# cambistat



## treeman82 (Mar 26, 2003)

Have any of you guys ever used Cambistat? How did it work for you? How was it to apply? I was working at a pruning job today and there was WAY too much internodal growth on a lot of shrubs. The customer has apparently been going fert crazy for the past couple years. I am going to hack them back pretty good, but unless he starts using a TGR the things are gonna look like garbage.


----------



## Paul O'Neill (Mar 27, 2003)

I have not used it yet. But after talking with the Rainbow reps at the the So-ISA annual conference this week I plan to start. They had some good data to support and the application couldn't be easier. 

Paul.


----------



## TREETX (Apr 9, 2003)

Keep us posted. I have a few customers who are interested. Just don't want to be a snake oil guy. I'd sell Alamo if I wanted into the snake oil biz


----------



## treeman82 (Apr 13, 2003)

Paul and Nate, do you guys know where I could even find Cambistat? I have a client who is interested, but I need some information price wise, and also any statistics they may have. I called around to the garden center in this area which would be most likely to have it, and they never even heard the name.


----------



## TREETX (Apr 14, 2003)

www.rainbowscivance.com


----------



## tophopper (Apr 14, 2003)

> I'd sell Alamo if I wanted into the snake oil biz



treetx- whats wrong with Alamo? I wouldn't consider it snake oil


----------



## TREETX (Apr 16, 2003)

Alamo is a good product and I hate to bash it, but it has to be used properly and on live oaks, preventatively.

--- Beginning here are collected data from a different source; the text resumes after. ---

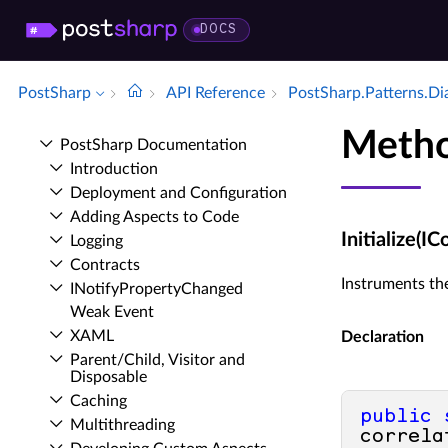
DOCS
PostSharp
API Reference
Post­Sharp.​Patterns.​D
Method
Post­Sharp Documentation
Introduction
Deployment and Configuration
Adding Aspects to Code
Initialize(
Logging
Contracts
Instruments the
INotify­Property­Changed
Weak Event
XAML
Declaration
Parent/Child, Visitor and
Disposable
Caching
public
Multithreading
correla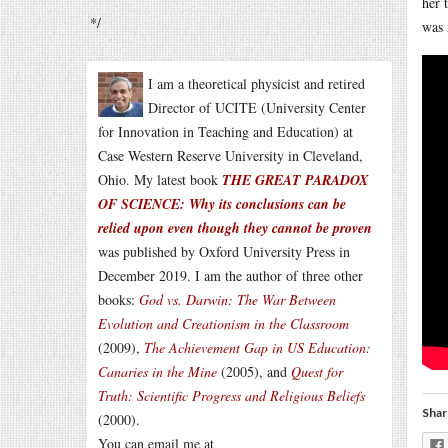
her 
*/
was 
I am a theoretical physicist and retired
Director of UCITE (University Center
for Innovation in Teaching and Education) at
Case Western Reserve University in Cleveland,
Ohio. My latest book
THE GREAT PARADOX
OF SCIENCE: Why its conclusions can be
relied upon even though they cannot be proven
was published by Oxford University Press in
December 2019. I am the author of three other
books:
God vs. Darwin: The War Between
Evolution and Creationism in the Classroom
(2009),
The Achievement Gap in US Education:
Canaries in the Mine
(2005), and
Quest for
Truth: Scientific Progress and Religious Beliefs
Shar
(2000).
You can email me at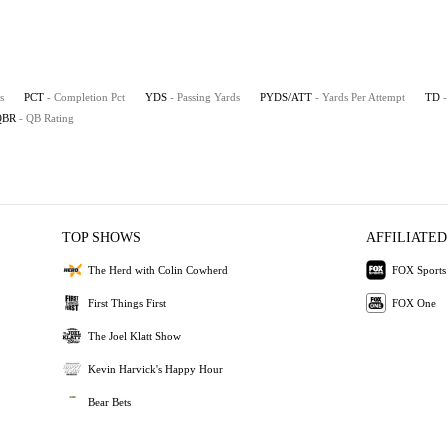
s
PCT
- Completion Pct
YDS
- Passing Yards
PYDS/ATT
- Yards Per Attempt
TD
QBR
- QB Rating
TOP SHOWS
AFFILIATED
The Herd with Colin Cowherd
FOX Sports
First Things First
FOX One
The Joel Klatt Show
Kevin Harvick's Happy Hour
Bear Bets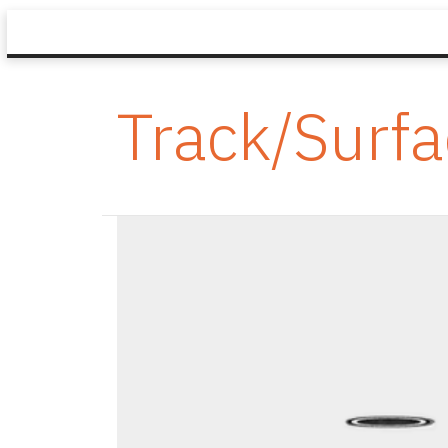
Track/Surf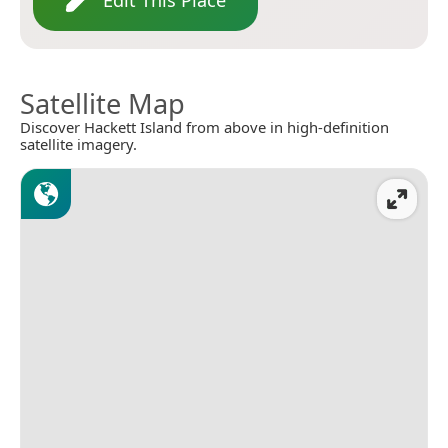
Satellite Map
Discover Hackett Island from above in high-definition
satellite imagery.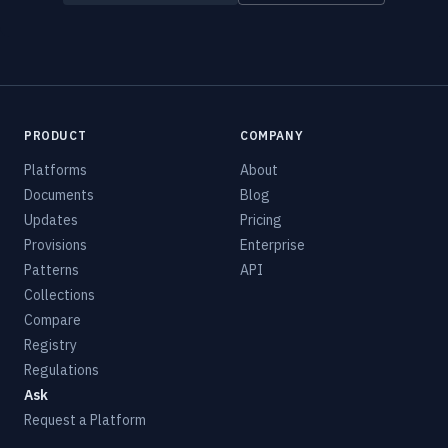
PRODUCT
COMPANY
Platforms
About
Documents
Blog
Updates
Pricing
Provisions
Enterprise
Patterns
API
Collections
Compare
Registry
Regulations
Ask
Request a Platform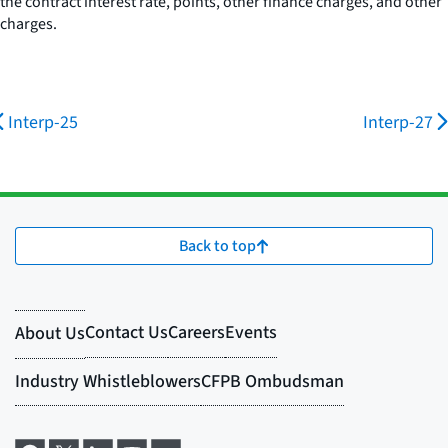
the contract interest rate, points, other finance charges, and other
charges.
Interp-25
Interp-27
Back to top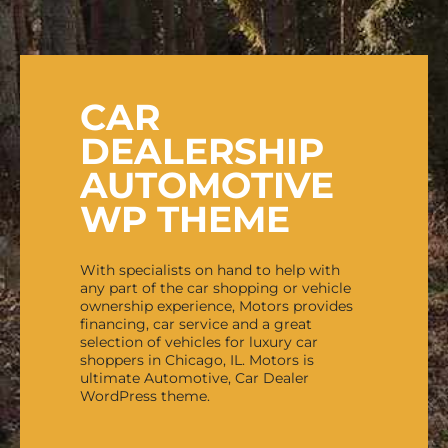
CAR
DEALERSHIP
AUTOMOTIVE
WP THEME
With specialists on hand to help with
any part of the car shopping or vehicle
ownership experience, Motors provides
financing, car service and a great
selection of vehicles for luxury car
shoppers in Chicago, IL. Motors is
ultimate Automotive, Car Dealer
WordPress theme.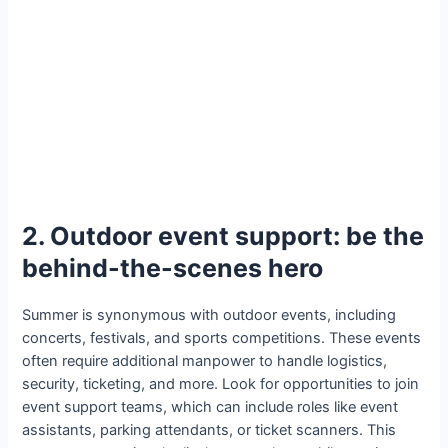
2. Outdoor event support: be the
behind-the-scenes hero
Summer is synonymous with outdoor events, including
concerts, festivals, and sports competitions. These events
often require additional manpower to handle logistics,
security, ticketing, and more. Look for opportunities to join
event support teams, which can include roles like event
assistants, parking attendants, or ticket scanners. This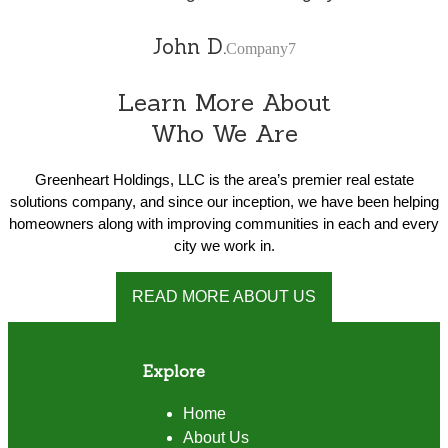
John D.
Company7
Learn More About
Who We Are
Greenheart Holdings, LLC is the area’s premier real estate
solutions company, and since our inception, we have been helping
homeowners along with improving communities in each and every
city we work in.
READ MORE ABOUT US
Explore
Home
About Us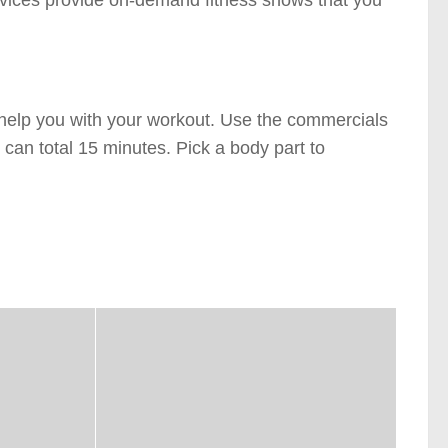
rvices provide on-demand fitness shows that you
y help you with your workout. Use the commercials
 can total 15 minutes. Pick a body part to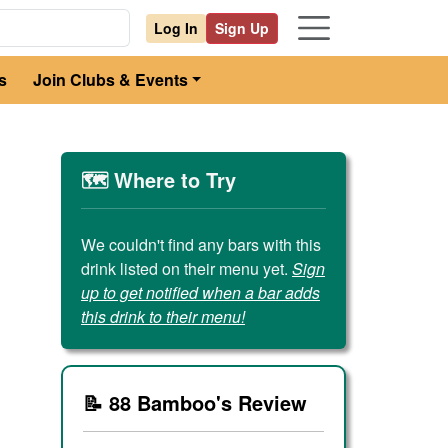
Log In
Sign Up
s
Join Clubs & Events
🗺️ Where to Try
We couldn't find any bars with this
drink listed on their menu yet.
Sign
up to get notified when a bar adds
this drink to their menu!
📝 88 Bamboo's Review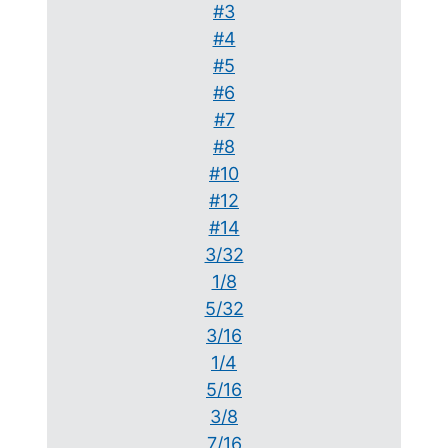
#3
#4
#5
#6
#7
#8
#10
#12
#14
3/32
1/8
5/32
3/16
1/4
5/16
3/8
7/16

Up there, I am assuming it is oak wilt in white oaks which can be treated. Here Alamo is used on live oaks. I have used it with great results on trees surrounding a spreading infection center.

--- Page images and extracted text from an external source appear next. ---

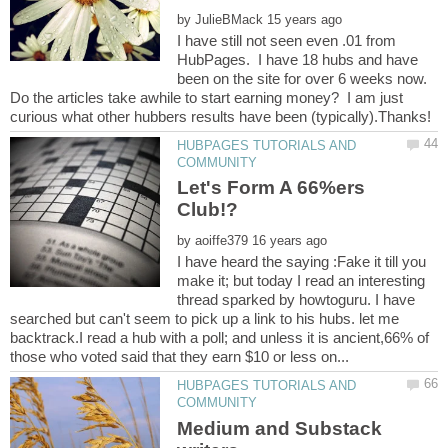
by
I have still not seen even .01 from
HubPages. I have 18 hubs and have
been on the site for over 6 weeks now.
Do the articles take awhile to start earning money? I am just
HUBPAGES TUTORIALS AND
Let's Form A 66%ers
by
I have heard the saying :Fake it till you
make it; but today I read an interesting
thread sparked by howtoguru. I have
searched but can't seem to pick up a link to his hubs. let me
backtrack.I read a hub with a poll; and unless it is ancient,66% of
HUBPAGES TUTORIALS AND
Medium and Substack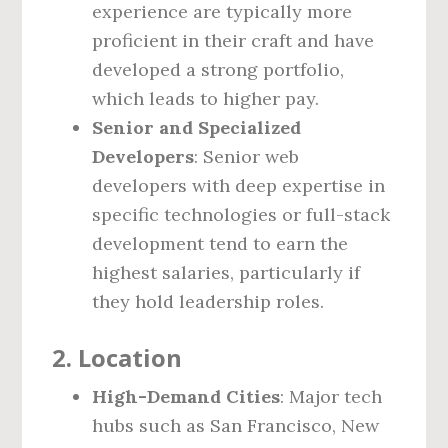
experience are typically more
proficient in their craft and have
developed a strong portfolio,
which leads to higher pay.
Senior and Specialized
Developers
: Senior web
developers with deep expertise in
specific technologies or full-stack
development tend to earn the
highest salaries, particularly if
they hold leadership roles.
2.
Location
High-Demand Cities
: Major tech
hubs such as San Francisco, New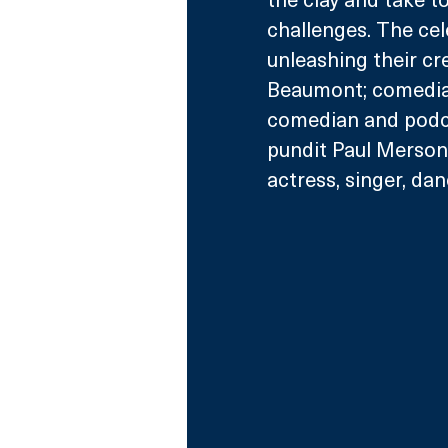
challenges. The cele
unleashing their cr
Beaumont; comedian,
comedian and podca
pundit Paul Merson;
actress, singer, da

Here there are a lot of people who inject live, dead, and defoliating symptomatic trees. Money gone. An applicator's license doesn't give you morals or logical thinking. 

Countless numbers in Texas have been rooked by Alamo peddlers. Those that say,"Alamo will save sick trees"

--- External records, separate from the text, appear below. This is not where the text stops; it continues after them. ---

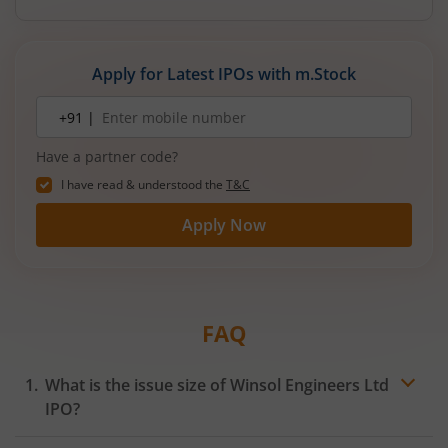
Apply for Latest IPOs with m.Stock
Mobile
+91 |
number
Have a partner code?
I have read & understood the
T&C
Apply Now
FAQ
What is the issue size of Winsol Engineers Ltd
IPO?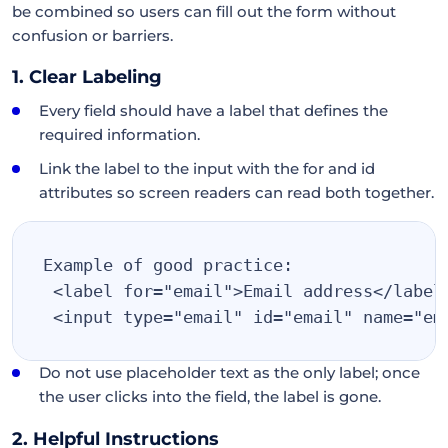
be combined so users can fill out the form without
confusion or barriers.
1. Clear Labeling
Every field should have a label that defines the
required information.
Link the label to the input with the for and id
attributes so screen readers can read both together.
Example of good practice:
<label for="email">Email address</label
<input type="email" id="email" name="em
Do not use placeholder text as the only label; once
the user clicks into the field, the label is gone.
2. Helpful Instructions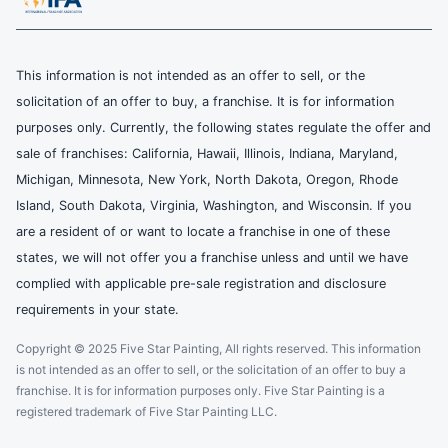
This information is not intended as an offer to sell, or the
solicitation of an offer to buy, a franchise. It is for information
purposes only. Currently, the following states regulate the offer and
sale of franchises: California, Hawaii, Illinois, Indiana, Maryland,
Michigan, Minnesota, New York, North Dakota, Oregon, Rhode
Island, South Dakota, Virginia, Washington, and Wisconsin. If you
are a resident of or want to locate a franchise in one of these
states, we will not offer you a franchise unless and until we have
complied with applicable pre-sale registration and disclosure
requirements in your state.
Copyright © 2025 Five Star Painting, All rights reserved. This information
is not intended as an offer to sell, or the solicitation of an offer to buy a
franchise. It is for information purposes only. Five Star Painting is a
registered trademark of Five Star Painting LLC.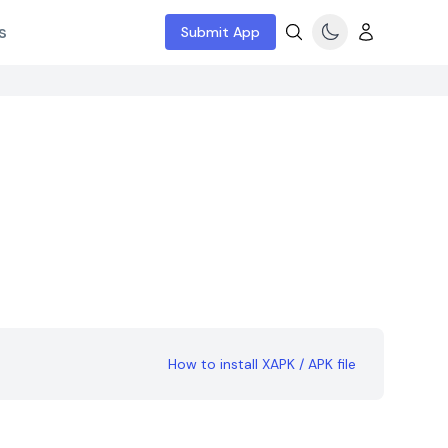
s
Submit App
How to install XAPK / APK file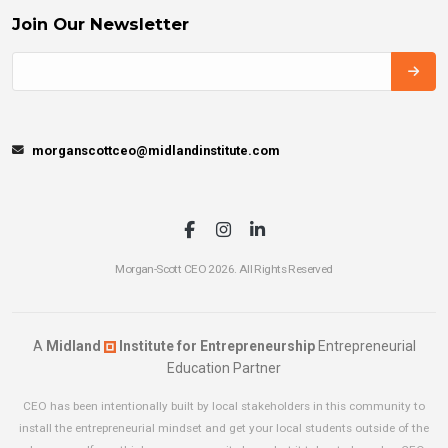
Join Our Newsletter
morganscottceo@midlandinstitute.com
Morgan-Scott CEO 2026. All Rights Reserved
A
Midland
Institute for Entrepreneurship
Entrepreneurial
Education Partner
CEO has been intentionally built by local stakeholders in this community to
install the entrepreneurial mindset and get your local students outside of the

If you are going to do it, 

1. Macro only - it is a volume thing
2. Super sharp bits - helix
3. Time of day, day and all things that contribute to transpiration rates
4. Find good root flares.
5. Baby sit your tanks and get it finished.

I am just gun shy of this product. It is what got me into tree work. My forest pathology prof (Appel) got me a job doing injections for a tree company. At first, I wanted nothing to do with climbing, chainsaws, and this blue collar stuff. After being around it a while, it was clear where my interests laid.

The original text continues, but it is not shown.